Maybe its not dishonesty that makes us tell the world that we are okay, even when we are freaking out on the inside. Maybe we just don’t have the words to define exactly how we are doing. I think we use it to mask the reality of our situation, usually in a sense of self-preservation that is old and deep. If we are “fine,” we are just like everyone else, right? There is no fear of being pushed out of the pack if we are positive, contributing, stable members of the community.
I have come to the conclusion that it is okay to be “not fine.” It is okay to be angry, frustrated or bored. Even though most people don’t want a real answer to that question, I think it is important to know what the real answer is. More importantly, I think it is vital that we start answering the question honestly.
A good friend of mine talked with me recently. She has had a hard life, keeping her family together when it was very difficult, starting her motherhood at a very young age. Over the past few months, she has been having emotional breakdowns that she can’t quite control. She is embarrassed by her excessive crying, yelling and sadness. She says to me, “I just want to be normal again. I just want to be fine.”

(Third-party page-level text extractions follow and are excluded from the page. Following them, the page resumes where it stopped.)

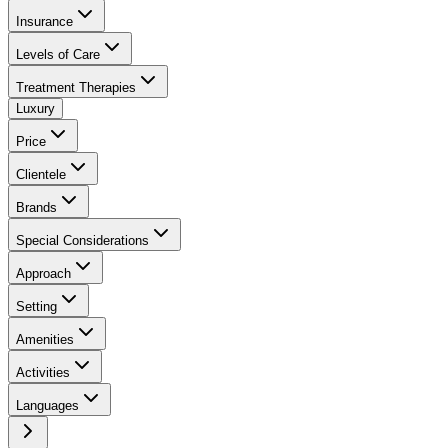
Insurance
Levels of Care
Treatment Therapies
Luxury
Price
Clientele
Brands
Special Considerations
Approach
Setting
Amenities
Activities
Languages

What I say to her, I say to you: There is no such thing as “normal.” “Fine” is a lie that we tell people so that we can hide the things we are too afraid to say.
Perhaps there is a world where people segment their existence into categories like “satisfactory” and “unsatisfactory”. In that world, “fine” and “normal” might exist.
I think the world is bigger than that.
In my world, I have good days, I have honest days, I have angry days and I have rebellious days. I have days that make me thank God that I exist, and I have days that make me wish I had never been born.
Living a truly honest life means accepting who we are and how we feel every moment, and being willing to be vulnerable in that moment. It means taking the time to reflect and answer the important questions, even if the asker doesn’t want to hear the answers. Life is not about simply existing acceptably, but existing dynamically. In order to do that, we must begin to answer those little questions with courage, knowing that the answer will probably never be easy.